Matt took a moment to catch his breath, finding it more and more difficult. Hands on knees, vision closing in, he tried and failed to speak. He did know the stories, but his chest was burning, and it felt like his lungs had constricted to the size of walnuts. He just wanted a place to hide. Somewhere to lie down. He didn’t care about the stories. I just want to die like my mother did. Like Father. Not at the end of sharp steel.
A smaller voice came from the cave. A girl’s voice. Soft and thin and assertive.
“Don’t be stupid, boys. I’m not dying here. I’m going in, and so are you.” She took a step towards them, one arm pointing firmly back into the cave, the other reaching out for Pete. “Come, I will guide us.” Matt recognised her from yesterday. After the battle, she had been sitting next to a man with a crushed hand. She had held him close and whispered something, then she had taken a bone saw to his arm and worked resolutely through his screams. She was so small he could pick her up with one arm.
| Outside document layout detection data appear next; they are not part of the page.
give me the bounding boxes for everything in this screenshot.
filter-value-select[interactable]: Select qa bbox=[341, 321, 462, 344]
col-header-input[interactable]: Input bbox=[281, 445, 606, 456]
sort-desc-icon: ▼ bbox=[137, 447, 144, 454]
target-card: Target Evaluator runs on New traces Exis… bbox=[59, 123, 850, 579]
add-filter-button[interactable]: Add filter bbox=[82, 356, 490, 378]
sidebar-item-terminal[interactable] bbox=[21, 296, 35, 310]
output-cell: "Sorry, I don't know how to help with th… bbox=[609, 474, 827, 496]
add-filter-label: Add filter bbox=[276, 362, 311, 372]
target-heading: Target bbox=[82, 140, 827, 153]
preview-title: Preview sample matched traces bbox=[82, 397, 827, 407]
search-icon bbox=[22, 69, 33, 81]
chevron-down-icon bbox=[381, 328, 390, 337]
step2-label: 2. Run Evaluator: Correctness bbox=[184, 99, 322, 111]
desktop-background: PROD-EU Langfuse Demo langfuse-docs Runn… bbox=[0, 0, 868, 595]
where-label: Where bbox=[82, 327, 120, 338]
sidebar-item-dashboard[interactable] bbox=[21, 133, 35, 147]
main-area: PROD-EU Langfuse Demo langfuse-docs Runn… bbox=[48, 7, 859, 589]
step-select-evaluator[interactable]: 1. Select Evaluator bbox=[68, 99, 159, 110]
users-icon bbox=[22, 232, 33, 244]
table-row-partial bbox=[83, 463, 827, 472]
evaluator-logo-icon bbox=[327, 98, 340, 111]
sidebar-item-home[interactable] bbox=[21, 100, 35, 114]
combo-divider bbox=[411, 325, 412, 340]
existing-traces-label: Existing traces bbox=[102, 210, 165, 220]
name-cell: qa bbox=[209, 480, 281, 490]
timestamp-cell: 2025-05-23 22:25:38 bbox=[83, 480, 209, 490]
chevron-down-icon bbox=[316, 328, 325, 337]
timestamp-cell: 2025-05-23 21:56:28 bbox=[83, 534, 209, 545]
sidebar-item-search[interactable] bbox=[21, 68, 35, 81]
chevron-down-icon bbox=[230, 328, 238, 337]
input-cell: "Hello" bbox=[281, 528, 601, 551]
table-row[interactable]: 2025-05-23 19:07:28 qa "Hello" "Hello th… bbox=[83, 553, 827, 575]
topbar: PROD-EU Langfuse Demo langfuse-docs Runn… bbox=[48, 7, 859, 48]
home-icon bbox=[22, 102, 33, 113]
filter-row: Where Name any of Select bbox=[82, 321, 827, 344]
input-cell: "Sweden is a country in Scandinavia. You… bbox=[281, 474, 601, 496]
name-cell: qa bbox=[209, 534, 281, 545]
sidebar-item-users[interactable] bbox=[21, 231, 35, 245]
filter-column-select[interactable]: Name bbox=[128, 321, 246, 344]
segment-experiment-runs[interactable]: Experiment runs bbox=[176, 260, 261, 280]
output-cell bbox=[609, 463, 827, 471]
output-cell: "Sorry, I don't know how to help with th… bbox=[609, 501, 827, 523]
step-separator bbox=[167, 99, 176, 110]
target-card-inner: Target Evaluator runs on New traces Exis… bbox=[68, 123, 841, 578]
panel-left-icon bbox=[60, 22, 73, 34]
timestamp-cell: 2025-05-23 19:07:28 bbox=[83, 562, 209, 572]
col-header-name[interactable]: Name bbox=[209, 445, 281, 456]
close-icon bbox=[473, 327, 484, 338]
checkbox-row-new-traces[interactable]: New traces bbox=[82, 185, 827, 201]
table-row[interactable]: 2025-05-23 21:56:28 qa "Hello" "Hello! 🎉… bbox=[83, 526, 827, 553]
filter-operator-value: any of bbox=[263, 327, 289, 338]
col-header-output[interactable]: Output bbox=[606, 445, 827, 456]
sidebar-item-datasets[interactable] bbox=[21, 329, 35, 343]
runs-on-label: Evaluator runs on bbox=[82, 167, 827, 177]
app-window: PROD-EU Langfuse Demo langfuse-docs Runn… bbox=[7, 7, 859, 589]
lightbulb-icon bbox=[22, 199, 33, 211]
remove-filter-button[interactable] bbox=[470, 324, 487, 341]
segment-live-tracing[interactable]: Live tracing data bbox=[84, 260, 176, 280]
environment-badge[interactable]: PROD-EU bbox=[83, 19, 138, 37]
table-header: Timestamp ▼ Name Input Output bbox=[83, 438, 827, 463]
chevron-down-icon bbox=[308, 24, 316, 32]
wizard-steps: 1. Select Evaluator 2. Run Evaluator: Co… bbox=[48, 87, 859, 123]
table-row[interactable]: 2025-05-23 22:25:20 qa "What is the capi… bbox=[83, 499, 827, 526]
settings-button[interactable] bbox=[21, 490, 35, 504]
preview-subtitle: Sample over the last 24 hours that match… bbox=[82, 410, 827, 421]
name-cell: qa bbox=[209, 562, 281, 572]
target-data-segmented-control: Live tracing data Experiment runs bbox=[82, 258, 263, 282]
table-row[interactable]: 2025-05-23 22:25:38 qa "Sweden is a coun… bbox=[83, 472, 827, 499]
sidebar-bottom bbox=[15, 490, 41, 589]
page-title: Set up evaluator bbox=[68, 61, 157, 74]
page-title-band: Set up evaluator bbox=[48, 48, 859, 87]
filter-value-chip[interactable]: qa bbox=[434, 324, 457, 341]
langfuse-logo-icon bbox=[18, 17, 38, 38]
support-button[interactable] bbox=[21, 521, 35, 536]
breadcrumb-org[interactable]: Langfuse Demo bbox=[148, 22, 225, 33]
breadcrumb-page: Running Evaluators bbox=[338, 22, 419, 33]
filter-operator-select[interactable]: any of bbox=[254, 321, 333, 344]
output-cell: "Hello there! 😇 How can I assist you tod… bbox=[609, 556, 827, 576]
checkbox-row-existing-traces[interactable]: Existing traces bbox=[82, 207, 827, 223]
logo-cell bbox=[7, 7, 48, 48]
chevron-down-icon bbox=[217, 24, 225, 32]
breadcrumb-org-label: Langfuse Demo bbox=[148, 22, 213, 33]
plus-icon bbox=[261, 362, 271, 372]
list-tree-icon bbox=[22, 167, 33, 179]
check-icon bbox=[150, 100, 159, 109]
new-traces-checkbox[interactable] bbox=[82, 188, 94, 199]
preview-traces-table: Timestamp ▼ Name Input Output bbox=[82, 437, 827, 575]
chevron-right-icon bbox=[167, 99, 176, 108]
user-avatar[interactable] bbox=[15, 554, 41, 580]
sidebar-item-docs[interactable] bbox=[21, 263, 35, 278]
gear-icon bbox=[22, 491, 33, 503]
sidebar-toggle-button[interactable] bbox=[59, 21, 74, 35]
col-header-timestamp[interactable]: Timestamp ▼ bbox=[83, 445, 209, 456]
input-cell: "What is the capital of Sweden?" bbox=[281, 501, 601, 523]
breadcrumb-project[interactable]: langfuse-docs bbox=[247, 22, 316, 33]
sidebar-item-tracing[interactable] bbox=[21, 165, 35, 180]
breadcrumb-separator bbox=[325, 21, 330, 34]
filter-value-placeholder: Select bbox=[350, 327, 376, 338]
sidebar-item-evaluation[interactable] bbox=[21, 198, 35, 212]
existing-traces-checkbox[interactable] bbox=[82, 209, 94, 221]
The reedy man looked at Pete, placing a hand on his shoulder. “Let us go, Pete. Quickly.”
Matt watched him turn around, joining the girl and the man holding the torch as they moved deeper into the darkness of the cave.
Matt moved to follow and heard a mumbled “screw you, Thor” as Pete also joined them.
Just a few more minutes now. Matt smiled. I wonder if ghosts smell like they did when they were alive. See you soon, Mum.